Celeb Spotting-there’s an Art to it-

During the late years of the seventies I lived in Putney, South London. Some parts of the area, even then were considered fashionable and therefore beginning to be pricey, although not the parts I inhabited which were firstly a room on a shared ‘maisonette’ and secondly a two-roomed ‘flat’. The former of these two homes was acceptable, if shabby; but policed by a zealous, basement-dwelling landlady whose unwavering eye focused on our comings and goings [we were four girls]. The second would not, under any circumstances have passed the scrutiny of a housing officer nowadays and is best left to be described in a future post.

I loved living in Putney for a number of reasons. There were wonderful pubs, plenty of green spaces; I was within walking distance of my place of work [a special needs school] and it was an easy hop into central London. But these advantages also made it a magnet for what would these days be called ‘celebs’, so that regular sightings of well-known actors or presenters were commonplace, provided you paid attention.

Those who live in the capital find it difficult to see why anyone lives anywhere else or indeed how anyone copes with living elsewhere, but as the seventies receded I did leave London for the South West of England, which proved satisfactory enough place for me to remain-and here I still am, forty or so years later.

Here though, celeb-spotting is an art acquired only with practice, but one that we have honed to the point of expertise. For the 18 years we’ve frequented the hostelries in and around the coastal town that is our place of residence we’ve seen dozens of famous personas-far more than I ever did in Putney. How has this been achieved?

At just one of our locals we have seen-on a fairly regular basis-the following: Richard E Grant [actor], Ricky-from-Eastenders [whose name escapes me], Ian McShane [actor] and Charles Hawtry [actor-deceased].

No-we haven’t seen these actors. But since we began to frequent the pub we have grown used to identifying other regulars by their more famous dopplegangers. As a result the names have stuck.

Now while this method of identification has worked for years and enables us to discuss said punters with ease it is not without its difficulties. One of the pseudo ‘celebs’ has subsequently become a friend. Adjusting to his actual name took time and we were often in grave danger of blurting out his ‘stage’ name. We had to overcome the problem by using a type of hybrid name [which coincidentally happened to be the name of a historic footballer] until his real name became glued on to him. There is no question of revealing the history of his stage name since it is unlikely that he would be flattered.

Since we began pseudo-celeb watching, Richard E Grant has had a baby and Ian McShane visits less frequently. Ricky-from-Eastenders, however continues to be a regular. I must confess to a certain reluctance to know their actual handles and so, for the foreseeable future I’ll be avoiding any possible introductions.

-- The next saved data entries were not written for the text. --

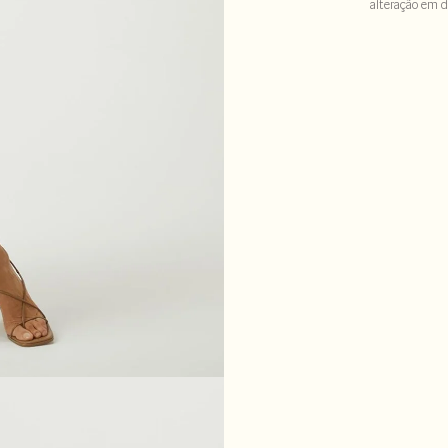
alteração em d
50% viscose : 3
LAV30-ALVX-S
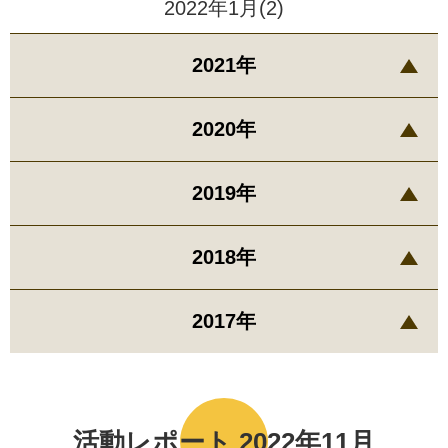
2022年1月(2)
2021年
2020年
2019年
2018年
2017年
活動レポート 2022年11月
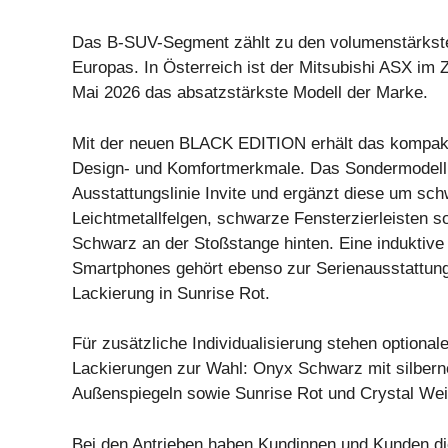
Das B-SUV-Segment zählt zu den volumenstärkst
Europas. In Österreich ist der Mitsubishi ASX im 
Mai 2026 das absatzstärkste Modell der Marke.
Mit der neuen BLACK EDITION erhält das kompak
Design- und Komfortmerkmale. Das Sondermodell b
Ausstattungslinie Invite und ergänzt diese um sch
Leichtmetallfelgen, schwarze Fensterzierleisten 
Schwarz an der Stoßstange hinten. Eine induktive
Smartphones gehört ebenso zur Serienausstattung 
Lackierung in Sunrise Rot.
Für zusätzliche Individualisierung stehen optional
Lackierungen zur Wahl: Onyx Schwarz mit silber
Außenspiegeln sowie Sunrise Rot und Crystal We
Bei den Antrieben haben Kundinnen und Kunden d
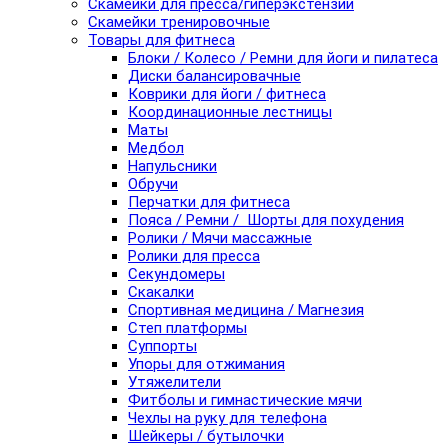
Скамейки для пресса/гиперэкстензии
Скамейки тренировочные
Товары для фитнеса
Блоки / Колесо / Ремни для йоги и пилатеса
Диски балансировачные
Коврики для йоги / фитнеса
Координационные лестницы
Маты
Медбол
Напульсники
Обручи
Перчатки для фитнеса
Пояса / Ремни / Шорты для похудения
Ролики / Мячи массажные
Ролики для пресса
Секундомеры
Скакалки
Спортивная медицина / Магнезия
Степ платформы
Суппорты
Упоры для отжимания
Утяжелители
Фитболы и гимнастические мячи
Чехлы на руку для телефона
Шейкеры / бутылочки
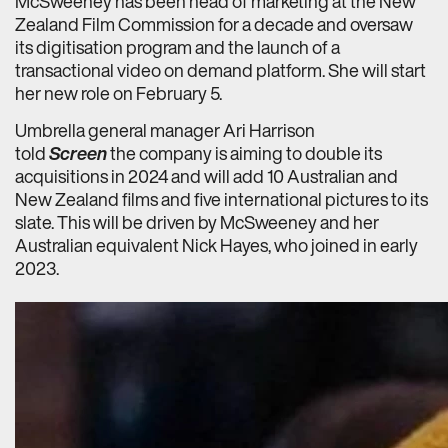
McSweeney has been head of marketing at the New
Zealand Film Commission for a decade and oversaw
its digitisation program and the launch of a
transactional video on demand platform. She will start
her new role on February 5.
Umbrella general manager Ari Harrison
told
Screen
the company is aiming to double its
acquisitions in 2024 and will add 10 Australian and
New Zealand films and five international pictures to its
slate. This will be driven by McSweeney and her
Australian equivalent Nick Hayes, who joined in early
2023.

An Expert’s Guide to Partnership

I once read, years ago that your best chance of a lifetime partner is one who, on first meeting comes across as about a six or a seven out of ten. I also read that this potentially successful sharer of your life is likely to have elements of background in common with you; these might be socio-economic factors or cultural. They might, for instance have been born and brought up in a large city as you were, or raised in a remote farming community. They have spent their childhood in a poverty stricken tenement flat or be heir to a vast fortune. They may be from the same era and have a penchant for the same music and TV programmes. As long as their background is similar to your own the relationship stands a better chance of enduring. It makes sense and even more so when you are searching for this partner later in life, as many are.
At any age it is possible to become drawn by the way someone looks or acts. You have to feel sorry for the poor women who’ve been featured on our local TV news programme recently for having been duped by internet predators who stalked them for money. Those women naively assumed that the websites they were using for internet dating could protect them from such fraudsters. The potential suitors were charming, good looking and [crucially] professed great interest in their victims. They did not, however exist. It is easy to think of the women as foolish however anyone can be susceptible to the lure of flattery, especially those who’ve been on their own for some time or are vulnerable from past experiences.
Searching for a partner in later life is a tricky business, but I’ve always believed that anyone who truly wants a companion can have one, whatever the circumstances. It is just a matter of being realistic. For women, sadly, the field is still narrowed by having to search within an older age bracket-a difficult situation for older women! The singles group that [until recently] frequented one of our local bars on Friday nights was dominated by the same ageing females and dotted with a few similarly aged men, the entire group sharing an appearance of jaded acceptance, the women having each partnered one or other of the men at some time. At intervals one of the men would ask one of the women to dance, or a pair of women would take to the dance floor, after each sortie returning to their tables in a kind of desultory trance.
It is also important to remember that singledom can be infinitely preferable to unhappy partnerships.
There are women I know whose expectations are unrealistic [and I’m sure there are men who are the same]. I would say it is worth sitting down and assessing which qualities you feel are important in a potential mate. For me it would boil down to intelligence, sense of humour and downright kindness. Everything else-looks, charm, money etc would be desirable but no more than a bonus.
Of course, you do have to kiss a lot of frogs. I’m writing from experience here [and yes-I’ve told Husband I am still waiting for his miraculous metamorphosis to prince-lest he become too complacent!]